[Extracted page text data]
###

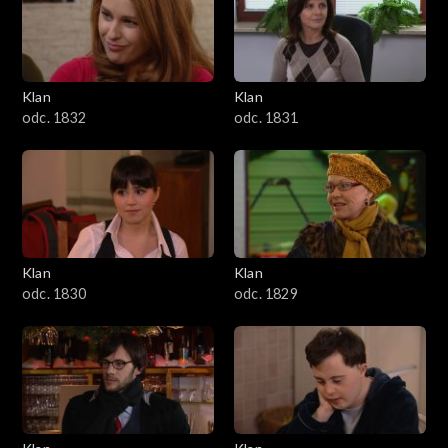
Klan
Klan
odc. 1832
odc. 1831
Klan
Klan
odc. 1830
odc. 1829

###

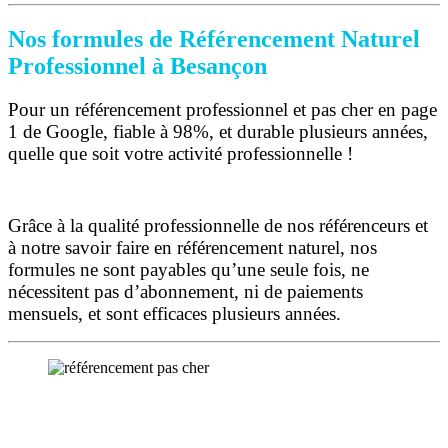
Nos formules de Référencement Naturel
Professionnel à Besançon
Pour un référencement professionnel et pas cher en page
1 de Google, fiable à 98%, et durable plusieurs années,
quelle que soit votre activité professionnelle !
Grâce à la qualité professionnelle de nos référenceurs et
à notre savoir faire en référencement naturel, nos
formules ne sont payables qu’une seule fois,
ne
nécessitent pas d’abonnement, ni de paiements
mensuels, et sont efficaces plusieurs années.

###

Your instructions ::
In the records above, find the line with "formules ne sont"; write out exactly that line and each one after it, stopping after the line with "mensuels, et sont efficaces plusieurs années.".

Expected output ::
formules ne sont payables qu’une seule fois,
ne
nécessitent pas d’abonnement, ni de paiements
mensuels, et sont efficaces plusieurs années.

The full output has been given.